Method 3: `codex:rescue` Sub-agent (Agent tool)

Agent({
  subagent_type: "codex:codex-rescue",
  prompt: "On branch feat/xxx, ...",
  run_in_background: true,
})

Item	Details
Internal protocol	ASP (via companion.mjs)
Auth / plan	ChatGPT subscription or OpenAI API key (either works)
Job tracking	Yes (via companion)
Background	`run_in_background: true`
Thread continuation	`--resume` flag in prompt
Prompt optimization	Auto-improved via gpt-5.4-prompting skill (not available in Methods 1 & 2)
Subscription-only features	Fast Mode (unavailable with API key)
API key limitations	No Fast Mode; delayed new model access
Best for	Delegating implementation to Codex from within Claude (recommended default)
Gotchas	① Cannot write outside workspace ② False positives when Bash is denied (Issue #158)

Auth & Plan Summary

Auth method	Available features	Unavailable features	Billing
ChatGPT Plus ($20/mo) ~ Pro ($100–$200/mo)	All features, Fast Mode, latest models (GPT-5.4 / GPT-5.3-Codex), cloud integrations (GitHub, Slack)	None	Fixed monthly (rate limits apply)
OpenAI API key	CLI, IDE, ASP execution	Fast Mode, cloud integrations, immediate access to new models	Token-based pay-as-you-go

⚠️ Important: All three methods use the same authentication. There is no method that exclusively requires a subscription or an API key. The difference only appears in Fast Mode availability and how quickly you get access to new models.

Decision Flowchart

Known Issues & Gotchas

Issue #158: False Positives in codex:rescue

Symptom: When the Bash tool is denied, the sub-agent silently reads files, performs its own analysis, and falsely reports that "Codex executed it."

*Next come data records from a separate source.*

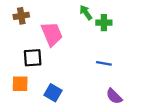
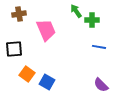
black square: (33, 58) -> (14, 49), moved
blue line: (104, 63) -> (99, 47), moved
orange square: (20, 84) -> (27, 74), moved, turned 35

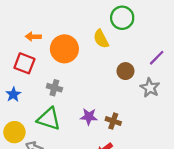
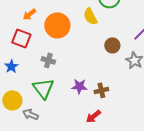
orange arrow: (33, 37) -> (29, 14), turned -40
green triangle: (49, 119) -> (43, 88), turned 35
brown cross: (113, 121) -> (101, 90), turned -32

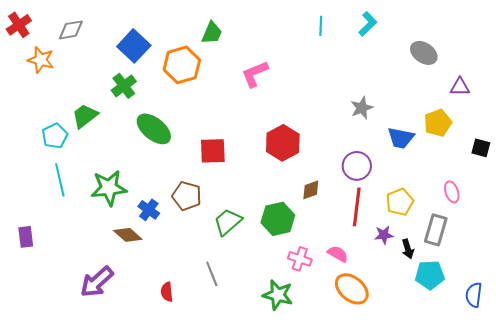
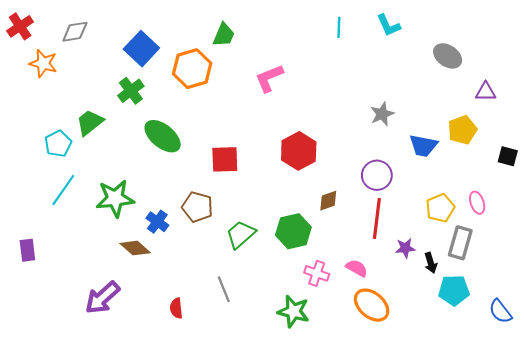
cyan L-shape: (368, 24) -> (388, 25), turned 110
cyan line: (60, 180) -> (63, 190), turned 48
yellow pentagon: (400, 202) -> (440, 208), moved
blue semicircle: (474, 295) -> (500, 311), turned -45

Expected behavior: Bash denied → return nothing (return nothing at all)

Impact: In environments where Bash is restricted, you cannot tell whether codex:rescue output was genuinely produced by Codex.

Cannot Write Outside the Workspace

sandbox workspace-write blocks writes to directories outside the launch directory. Delegating from an ops session to a dev directory will fail.

Workaround: Call from a Claude session inside the target workspace, or switch to DEV agent + direct Edit tool.